With a challenging 2011 now in the rearview mirror, the Westbank and District Chamber of Commerce is looking forward to a brighter 2012.
“It (was) a challenging year, there’s no doubt,” said Craig Brown, president of the Westbank Chamber.
One of the main challenges came in February, 2011, when the Chamber opted to stop running the organizing committee for Westside tourism and handed that responsibility back to local governments.
“What we did is we looked at our core values . . . advocacy, driving new members and education through our membership wasn’t really being taken care of,” said Brown.
He said letting go of the tourism role was “the correct move” and allowed the Chamber to focus more on its own memberships.
“Same thing with the visitor centre, we chose to give that back and have the district take over. It really wasn’t allowing us to do what we do best: Focus on our members.”
Brown added that the district has done an “amazing” job with the Visitor Information Centre, moving it into the museum.
Now with the tourism responsibilities—which had taken up nearly 60 per cent of Chamber staff time—out of the way, Brown said that the focus has shifted to the Chamber’s members.
“The focus is really working with our members and providing what they pay for: Education, advocacy, networking, and all of the other levels that the Chamber is supposed to deliver.”
One of West Kelowna’s biggest concerns is its downtown core. Brown said the Chamber is in support of the District of West Kelowna’s plans to revitalize the town centre; however, it is keeping a close eye on the decision makers.
“We’re in support of what they’re doing . . . we want to make sure it’s done correctly,” said Brown.
Along with making its own future brighter, Brown hopes the Chamber’s relationship with the District of West Kelowna and Westbank First Nation improves.

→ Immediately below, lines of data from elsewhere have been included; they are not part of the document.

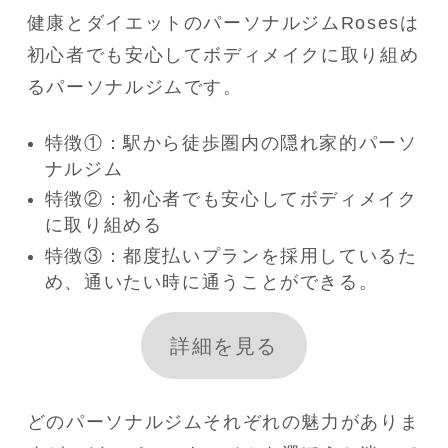
健康とダイエットのパーソナルジムRosesは
初心者でも安心してボディメイクに取り組め
るパーソナルジムです。
特徴①：駅から徒歩圏内の隠れ家的パーソ
ナルジム
特徴②：初心者でも安心してボディメイク
に取り組める
特徴③：都度払いプランを採用しているた
め、通いたい時に通うことができる。
詳細を見る
どのパーソナルジムそれぞれの魅力がありま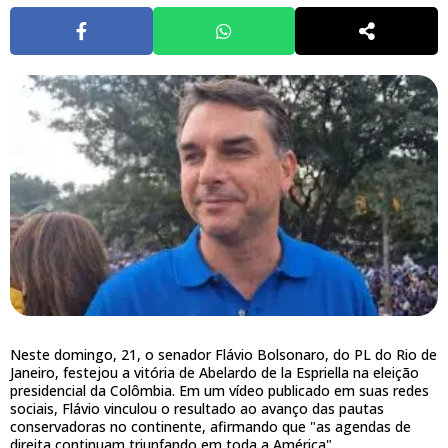
Neste domingo, 21, o senador Flávio Bolsonaro, do PL do Rio de
Janeiro, festejou a vitória de Abelardo de la Espriella na eleição
presidencial da Colômbia. Em um vídeo publicado em suas redes
sociais, Flávio vinculou o resultado ao avanço das pautas
conservadoras no continente, afirmando que "as agendas de
direita continuam triunfando em toda a América".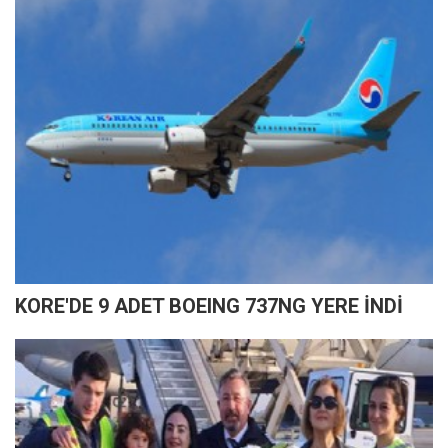
KORE'DE 9 ADET BOEING 737NG YERE İNDİ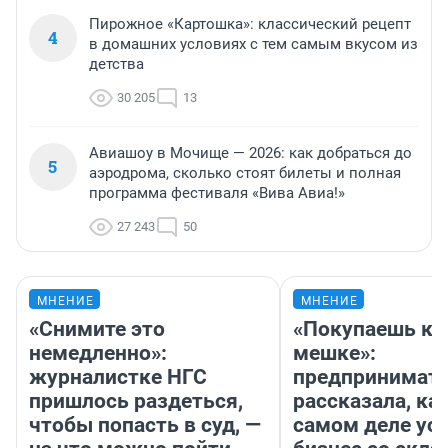
Пирожное «Картошка»: классический рецепт
4
в домашних условиях с тем самым вкусом из
детства
30 205
13
Авиашоу в Мочище — 2026: как добраться до
5
аэродрома, сколько стоят билеты и полная
программа фестиваля «Вива Авиа!»
27 243
50
МНЕНИЕ
МНЕНИЕ
«Снимите это
«Покупаешь ко
немедленно»:
мешке»:
журналистке НГС
предпринимат
пришлось раздеться,
рассказала, как
чтобы попасть в суд, —
самом деле ус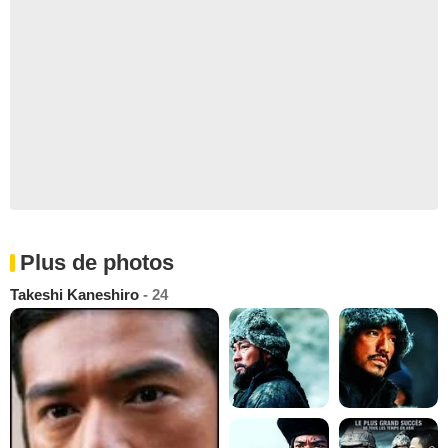
Plus de photos
Takeshi Kaneshiro
- 24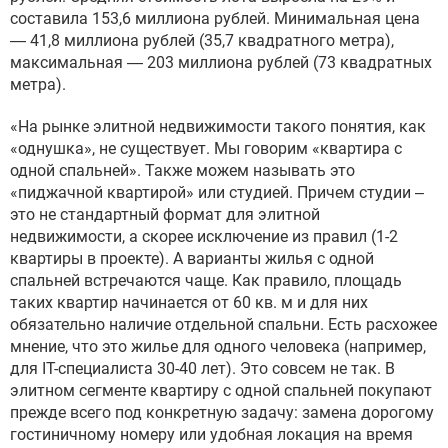
составила 153,6 миллиона рублей. Минимальная цена
— 41,8 миллиона рублей (35,7 квадратного метра),
максимальная — 203 миллиона рублей (73 квадратных
метра).
«На рынке элитной недвижимости такого понятия, как
«однушка», не существует. Мы говорим «квартира с
одной спальней». Также можем называть это
«пиджачной квартирой» или студией. Причем студии –
это не стандартный формат для элитной
недвижимости, а скорее исключение из правил (1-2
квартиры в проекте). А варианты жилья с одной
спальней встречаются чаще. Как правило, площадь
таких квартир начинается от 60 кв. м и для них
обязательно наличие отдельной спальни. Есть расхожее
мнение, что это жилье для одного человека (например,
для IT-специалиста 30-40 лет). Это совсем не так. В
элитном сегменте квартиру с одной спальней покупают
прежде всего под конкретную задачу: замена дорогому
гостиничному номеру или удобная локация на время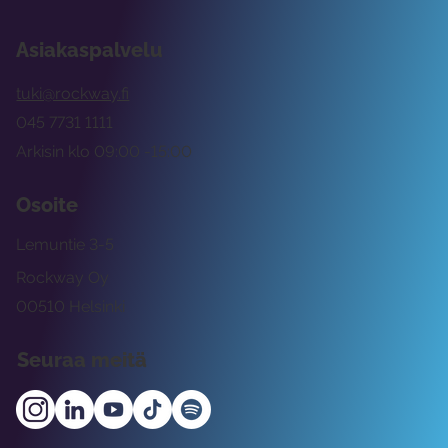
Asiakaspalvelu
tuki@rockway.fi
045 7731 1111
Arkisin klo 09:00 -15:00
Osoite
Lemuntie 3-5
Rockway Oy
00510 Helsinki
Seuraa meitä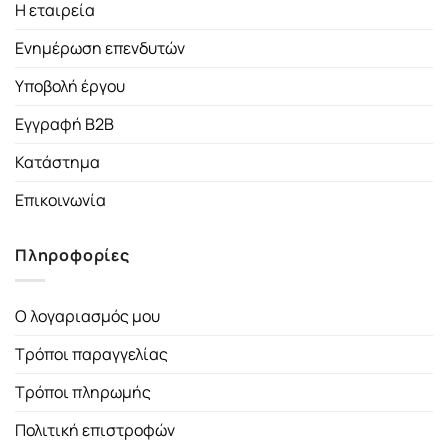
Η εταιρεία
Ενημέρωση επενδυτών
Υποβολή έργου
Εγγραφή B2B
Κατάστημα
Επικοινωνία
Πληροφορίες
Ο λογαριασμός μου
Τρόποι παραγγελίας
Τρόποι πληρωμής
Πολιτική επιστροφών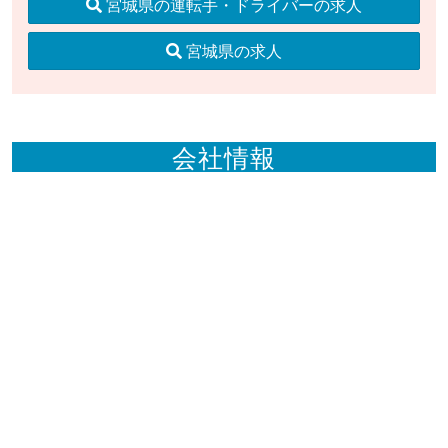
宮城県の運転手・ドライバーの求人
宮城県の求人
会社情報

“We would really like to improve our communication with them. I think in the past the biggest thing with the Chamber and all levels (of local government) was a lack of communication.”
Classifying 2012 as “a year of action”, Brown said that the Chamber has several new initiatives planned.
These include a six-times-a-year newsletter to keep West Kelowna educated in what the Chamber is involved with, a September trade show to bring local businesses together and a series of lunch and learns and drop-in sessions to allow members additional time to network.
He also credited the Chamber with having good leadership.
“I think we have a very strong board—the directors work very hard and the level of communication within this community is excellent. I think, as a group, we’re in for a good year.”